* [Page-level text extractions]:
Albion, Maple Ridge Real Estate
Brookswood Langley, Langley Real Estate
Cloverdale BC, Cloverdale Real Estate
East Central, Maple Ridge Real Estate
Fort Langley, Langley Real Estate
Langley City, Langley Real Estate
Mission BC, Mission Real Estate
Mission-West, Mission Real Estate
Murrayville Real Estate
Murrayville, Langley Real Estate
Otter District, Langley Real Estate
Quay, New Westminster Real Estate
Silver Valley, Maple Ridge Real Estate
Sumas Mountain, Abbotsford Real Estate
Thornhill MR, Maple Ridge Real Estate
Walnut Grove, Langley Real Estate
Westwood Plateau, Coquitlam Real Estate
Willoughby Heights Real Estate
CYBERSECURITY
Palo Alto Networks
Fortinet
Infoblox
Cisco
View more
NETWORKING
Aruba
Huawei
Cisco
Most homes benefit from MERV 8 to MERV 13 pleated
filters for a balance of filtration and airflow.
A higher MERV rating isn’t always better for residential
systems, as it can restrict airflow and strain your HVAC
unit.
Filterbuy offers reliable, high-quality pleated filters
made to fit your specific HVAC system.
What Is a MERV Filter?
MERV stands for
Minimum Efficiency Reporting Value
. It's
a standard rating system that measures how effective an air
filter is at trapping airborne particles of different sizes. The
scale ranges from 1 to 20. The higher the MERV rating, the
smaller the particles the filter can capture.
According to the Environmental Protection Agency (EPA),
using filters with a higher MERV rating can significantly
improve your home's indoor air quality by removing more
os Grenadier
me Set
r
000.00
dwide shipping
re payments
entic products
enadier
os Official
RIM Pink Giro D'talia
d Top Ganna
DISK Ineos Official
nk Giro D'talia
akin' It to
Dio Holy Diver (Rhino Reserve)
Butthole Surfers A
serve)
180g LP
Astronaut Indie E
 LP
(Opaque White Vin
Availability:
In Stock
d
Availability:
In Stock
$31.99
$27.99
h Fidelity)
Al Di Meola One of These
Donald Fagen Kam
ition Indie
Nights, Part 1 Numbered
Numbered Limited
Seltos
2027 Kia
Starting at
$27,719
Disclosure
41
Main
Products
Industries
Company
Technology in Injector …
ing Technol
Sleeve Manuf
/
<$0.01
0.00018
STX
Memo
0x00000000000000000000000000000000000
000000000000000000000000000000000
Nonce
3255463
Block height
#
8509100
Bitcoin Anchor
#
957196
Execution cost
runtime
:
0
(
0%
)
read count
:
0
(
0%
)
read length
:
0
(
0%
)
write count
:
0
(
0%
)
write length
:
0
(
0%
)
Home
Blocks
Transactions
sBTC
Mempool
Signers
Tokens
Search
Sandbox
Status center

...

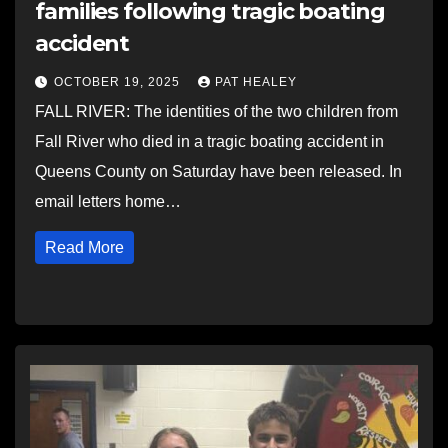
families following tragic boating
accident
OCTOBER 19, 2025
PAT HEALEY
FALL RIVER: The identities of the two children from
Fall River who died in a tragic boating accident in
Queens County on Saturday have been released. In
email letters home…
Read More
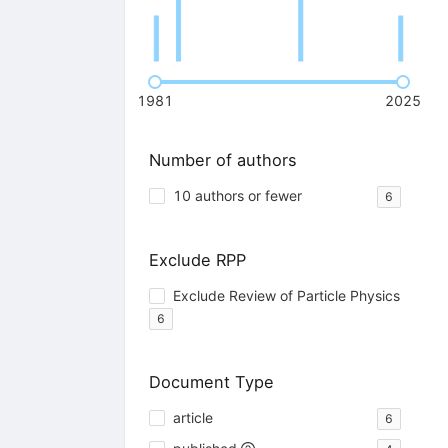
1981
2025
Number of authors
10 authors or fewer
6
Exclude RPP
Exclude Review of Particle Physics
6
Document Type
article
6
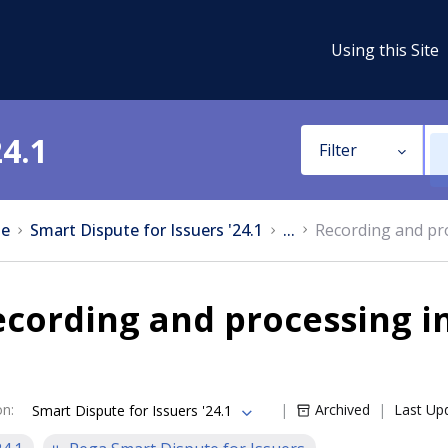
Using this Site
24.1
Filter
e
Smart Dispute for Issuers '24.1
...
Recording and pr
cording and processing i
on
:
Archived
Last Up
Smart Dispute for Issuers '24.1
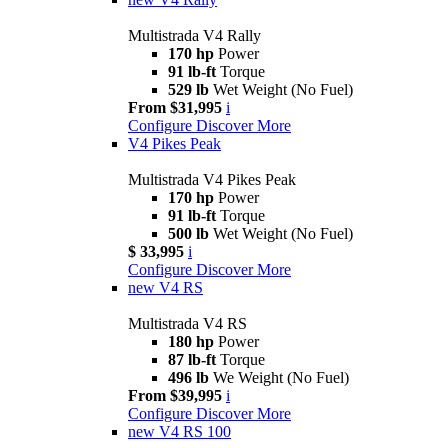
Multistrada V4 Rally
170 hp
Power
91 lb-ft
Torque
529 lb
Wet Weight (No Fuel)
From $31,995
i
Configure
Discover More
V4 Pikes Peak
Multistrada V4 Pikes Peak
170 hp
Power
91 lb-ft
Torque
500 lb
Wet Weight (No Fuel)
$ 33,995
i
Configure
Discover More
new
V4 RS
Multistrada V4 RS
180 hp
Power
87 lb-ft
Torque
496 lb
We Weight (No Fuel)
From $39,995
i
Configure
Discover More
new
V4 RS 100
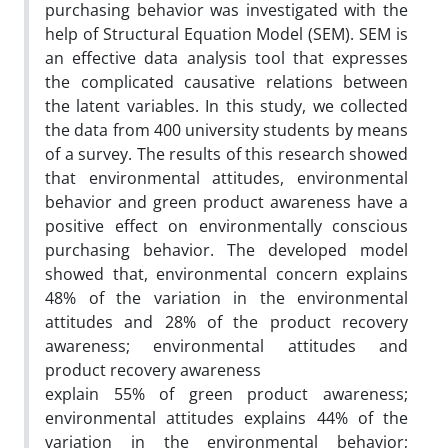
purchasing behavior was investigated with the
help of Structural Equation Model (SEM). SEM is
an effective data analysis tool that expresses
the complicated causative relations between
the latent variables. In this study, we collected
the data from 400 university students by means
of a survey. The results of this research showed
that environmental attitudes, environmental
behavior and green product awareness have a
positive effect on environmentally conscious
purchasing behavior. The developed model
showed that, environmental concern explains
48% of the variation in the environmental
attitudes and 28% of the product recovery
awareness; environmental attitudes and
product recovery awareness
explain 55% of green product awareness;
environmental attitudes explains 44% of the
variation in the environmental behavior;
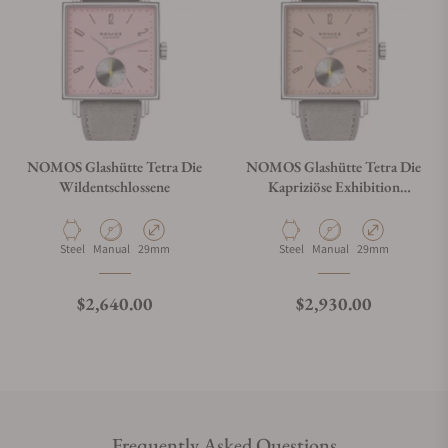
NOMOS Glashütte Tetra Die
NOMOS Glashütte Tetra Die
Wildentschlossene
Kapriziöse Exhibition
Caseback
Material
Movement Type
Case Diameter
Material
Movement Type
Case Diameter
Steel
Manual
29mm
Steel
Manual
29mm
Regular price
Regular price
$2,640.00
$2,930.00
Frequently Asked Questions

==

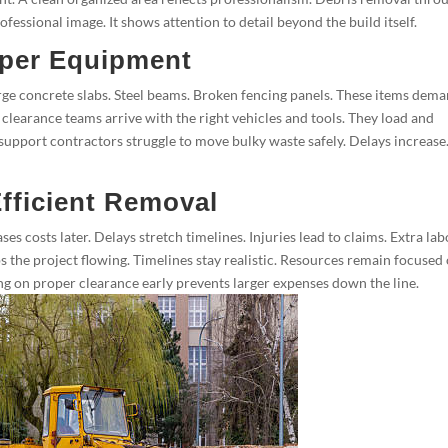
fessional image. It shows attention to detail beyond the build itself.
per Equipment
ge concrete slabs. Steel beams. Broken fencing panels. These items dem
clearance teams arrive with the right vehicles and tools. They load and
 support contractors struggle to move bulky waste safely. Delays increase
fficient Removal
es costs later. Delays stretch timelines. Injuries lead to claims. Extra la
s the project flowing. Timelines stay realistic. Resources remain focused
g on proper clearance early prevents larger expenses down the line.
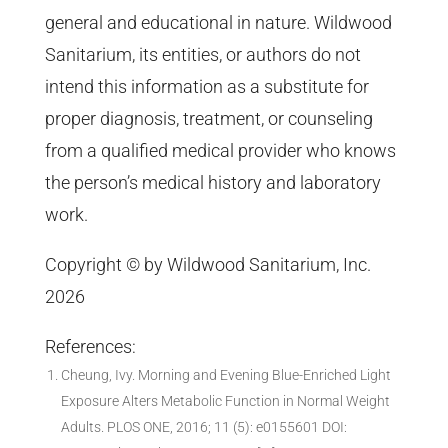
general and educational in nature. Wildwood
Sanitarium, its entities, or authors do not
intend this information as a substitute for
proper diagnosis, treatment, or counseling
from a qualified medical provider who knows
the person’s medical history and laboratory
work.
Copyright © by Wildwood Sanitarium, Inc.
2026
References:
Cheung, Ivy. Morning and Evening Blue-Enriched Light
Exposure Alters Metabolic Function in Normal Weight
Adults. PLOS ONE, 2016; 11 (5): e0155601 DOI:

* [Work required]: Given the records above, return exactly the lines starting at the line containing "Copyright © by Wildwood Sanitarium, Inc." and ending at the line containing "Adults. PLOS ONE, 2016;", including both.

* [Final answer]:
Copyright © by Wildwood Sanitarium, Inc.
2026
References:
Cheung, Ivy. Morning and Evening Blue-Enriched Light
Exposure Alters Metabolic Function in Normal Weight
Adults. PLOS ONE, 2016; 11 (5): e0155601 DOI:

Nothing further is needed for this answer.